Diria que não sou entusiasta, mas tento trazer contrapontos. Vejo que às vezes a gente ouve só um lado. Todo mundo falava de uma inflação que ia explodir e isso não ocorreu, apesar de pontos isolados. O próprio Fed disse que essa questão de tarifas não vai mudar o rumo do banco, Falava-se também que os EUA iam ter aumento de déficit. Não foi o que aconteceu. Entre abril e setembro tivemos o menor déficit desde a Covid. O que muitos chamam de protecionismo, prefiro chamar de política comercial do Trump que tem muito a ver com o formato de negociação dele, onde se coloca 50% e caso caia para 15%, depois de uma conversa com o Lula, todo mundo aplaude. Da mesma maneira que a Europa aceitou os 15% e está tudo bem. Então, apesar de todas as críticas, não se viu colapso ou recessão da economia americana, não teve inflação explodindo ou comércio bilateral acabando. Acho que o Trump tem meios diferentes do modus operandi. Ele não negocia na Otan e, sim, chama o Putin direto para conversar, por exemplo. Às vezes, vai dar certo. Ás vezes, não. Mas vejo que só se critica com a certeza que vai dar errado e não é bem assim.
Nesta semana a Argentina anunciou que receberá um socorro dos EUA na base de US$ 20 bilhões em um cenário de desvalorização do peso. Muitos analistas falam que a América Latina pode voltar aos anos de 1990 quando este tipo de prática era comum e garantia maior dependência ao mercado americano. O senhor concorda com isso?
Essa dependência sempre existe, até para a China como mercado consumidor.
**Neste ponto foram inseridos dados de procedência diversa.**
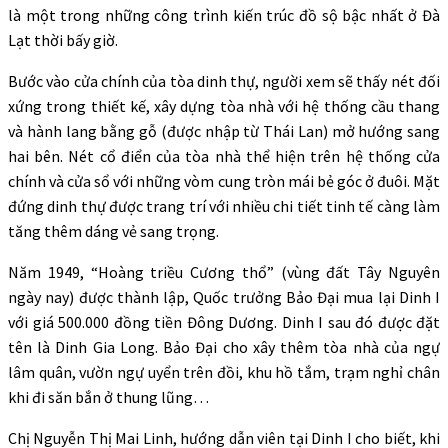
là một trong những công trình kiến trúc đồ sộ bậc nhất ở Đà
Lạt thời bấy giờ.
Bước vào cửa chính của tòa dinh thự, người xem sẽ thấy nét đối
xứng trong thiết kế, xây dựng tòa nhà với hệ thống cầu thang
và hành lang bằng gỗ (được nhập từ Thái Lan) mở hướng sang
hai bên. Nét cổ điển của tòa nhà thể hiện trên hệ thống cửa
chính và cửa sổ với những vòm cung tròn mái bẻ góc ở đuôi. Mặt
đứng dinh thự được trang trí với nhiều chi tiết tinh tế càng làm
tăng thêm dáng vẻ sang trọng.
Năm 1949, “Hoàng triều Cương thổ” (vùng đất Tây Nguyên
ngày nay) được thành lập, Quốc trưởng Bảo Đại mua lại Dinh I
với giá 500.000 đồng tiền Đông Dương. Dinh I sau đó được đặt
tên là Dinh Gia Long. Bảo Đại cho xây thêm tòa nhà của ngự
lâm quân, vườn ngự uyển trên đồi, khu hồ tắm, trạm nghỉ chân
khi đi săn bắn ở thung lũng…
Chị Nguyễn Thị Mai Linh, hướng dẫn viên tại Dinh I cho biết, khi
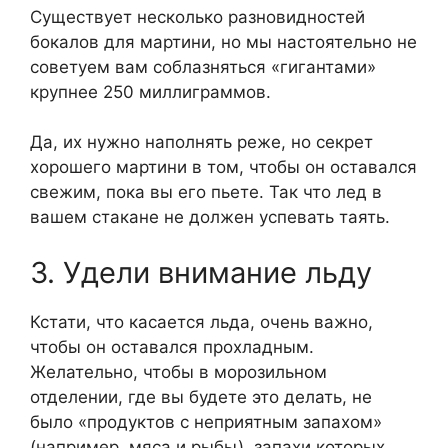
Существует несколько разновидностей
бокалов для мартини, но мы настоятельно не
советуем вам соблазняться «гигантами»
крупнее 250 миллиграммов.
Да, их нужно наполнять реже, но секрет
хорошего мартини в том, чтобы он оставался
свежим, пока вы его пьете. Так что лед в
вашем стакане не должен успевать таять.
3. Удели внимание льду
Кстати, что касается льда, очень важно,
чтобы он оставался прохладным.
Желательно, чтобы в морозильном
отделении, где вы будете это делать, не
было «продуктов с неприятным запахом»
(например, мяса и рыбы), запахи которых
Por mais que os chineses tenham redirecionado seus produtos para Europa, por exemplo, a diminuição da demanda é ruim para a economia de Pequim. No caso da América Latina, somos menos impactados pelas relações comerciais, mas temos outras dependências na área financeira, tecnológica, gostando os latinos ou não. Já no caso argentino, existem alguns interesses, como a expansão da produção de energia elétrica, instalação de data center, lítio ou minerais de terras raras. Eles aproveitam ainda que tem um alinhamento ideológico, ao contrário do Brasil, para buscar esses objetivos. Isso passa por essa ajuda econômica à Argentina.
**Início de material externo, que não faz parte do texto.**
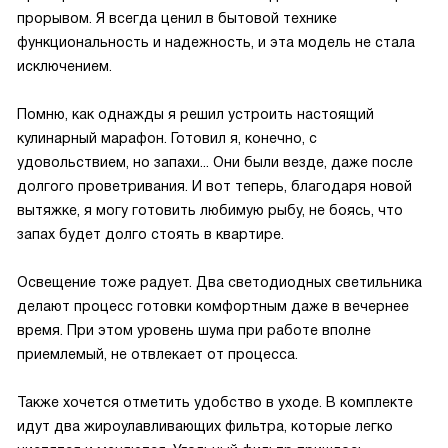
прорывом. Я всегда ценил в бытовой технике
функциональность и надежность, и эта модель не стала
исключением.
Помню, как однажды я решил устроить настоящий
кулинарный марафон. Готовил я, конечно, с
удовольствием, но запахи... Они были везде, даже после
долгого проветривания. И вот теперь, благодаря новой
вытяжке, я могу готовить любимую рыбу, не боясь, что
запах будет долго стоять в квартире.
Освещение тоже радует. Два светодиодных светильника
делают процесс готовки комфортным даже в вечернее
время. При этом уровень шума при работе вполне
приемлемый, не отвлекает от процесса.
Также хочется отметить удобство в уходе. В комплекте
идут два жироулавливающих фильтра, которые легко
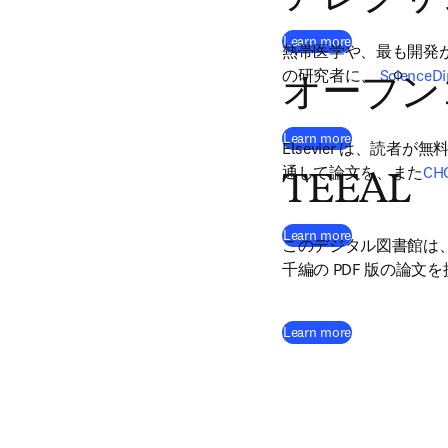
(
新しいタブ／
Learn more
熱帯医学や、最も開発
の研究者に、 
ScienceDi
オープン
(
新しいタブ／
Learn more
Elsevier は、
通して論文を、また
CH
TEEAL
(
新しいタブ／
Learn more
このデジタル図書館は
千編の PDF 版の論文
(
新しいタブ／
Learn more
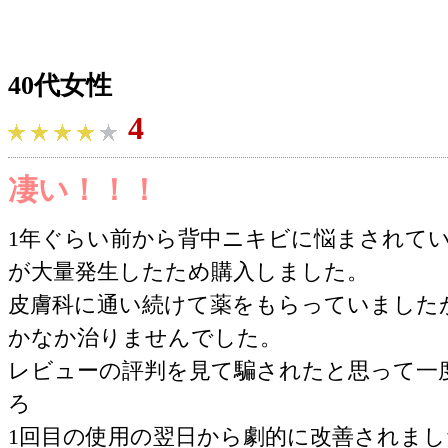
40代女性
4
凄い！！！
1年ぐらい前から背中ニキビに悩まされて
が大量発生したため購入しました。
皮膚科に通い続けて薬をもらっていました
かなか治りませんでした。
レビューの評判を見て騙されたと思って一
ろ
1回目の使用の翌日から劇的に改善されまし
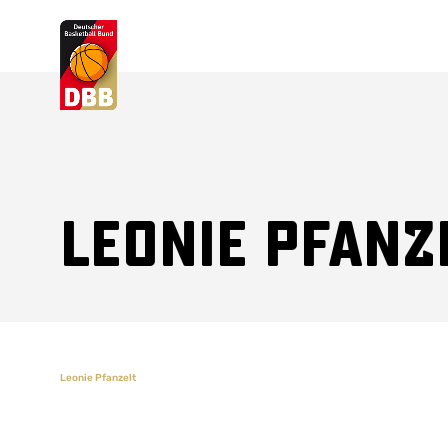
Suchvorschläge
Lorem Ipsum
Dolor Sit
Amet Valputo
Leonie Pfanz
Leonie Pfanzelt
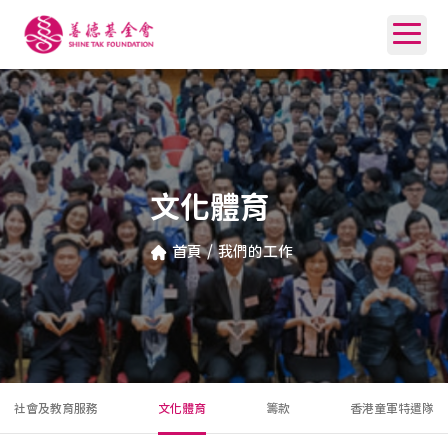
文化體育
首頁
/
我們的工作
社會及教育服務
文化體育
籌款
香港童軍特遣隊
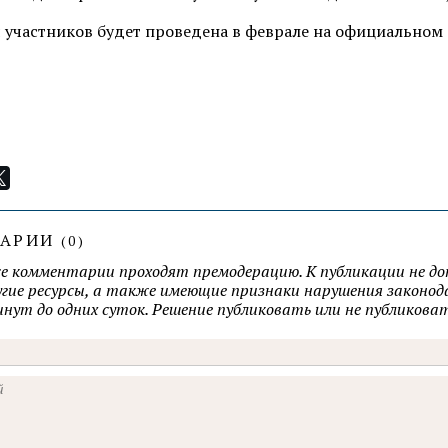
 участников будет проведена в феврале на официальном
ТАРИИ
(
0
)
се комментарии проходят премодерацию. К публикации не д
ругие ресурсы, а также имеющие признаки нарушения закон
минут до одних суток. Решение публиковать или не публик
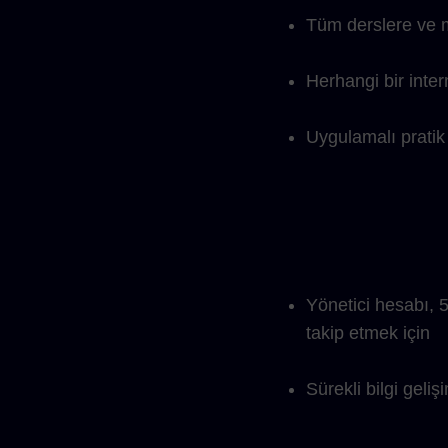
Tüm derslere ve m
Herhangi bir inte
Uygulamalı pratik
Yönetici hesabı, 
takip etmek için
Sürekli bilgi geli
O senhor vê alguma possibilidade de novas bolhas na economia dos EUA, a exemplo do que levou a crise de 2008?
Há aquela coisa meio anedótica que os economistas projetaram sete das últimas três bolhas, ou seja, muito mais do que as bolhas que eventualmente aconteceram. Não vejo bolhas, longe disso. Quando muito você pode questionar se tem um exagero quanto a expectativa que se tem com inteligência artificial e o impacto nos preços atuais.
Qual sua perspectiva para o anúncio do FED sobre as taxas de juros na próxima semana?
Eu me surpreenderia muito se não houvesse dois cortes. O Fed focou mais no mercado de trabalho e aí a tendência é de corte de juros mesmo. Então, acredito em um corte de 0,25% semana que vem e mais um de 0,25% em dezembro.
Sua expectativa é que em breve Brasil e EUA entrem em um acordo para reduzir as tarifas comerciais?
Acho que é bem provável, já que é interesse dos dois. Botaram o Marco Rubio não por acaso. É um cara duro, que vai querer algumas coisas também. Fala-se muito do controle ou limitação do STF e temos que ver como o governo Lula vai reagir.
Os investidores compartilham da sua percepção sobre isso?
O País é pequeno em termos de importância. O Brasil não é relevante para os EUA. Nem vira notícia, Agora, se a gente falar de China, aí sim é algo que movimenta o mercado americano. Se vai ter acordo, em que base vai ser, se vai ter uma reunião com o Xi Jinping, não se sabe. isso é muito mais relevante. Mas no caso brasileiro é importante só aí, acaba sendo notícia só no Brasil. Aqui nos EUA, nem tanto.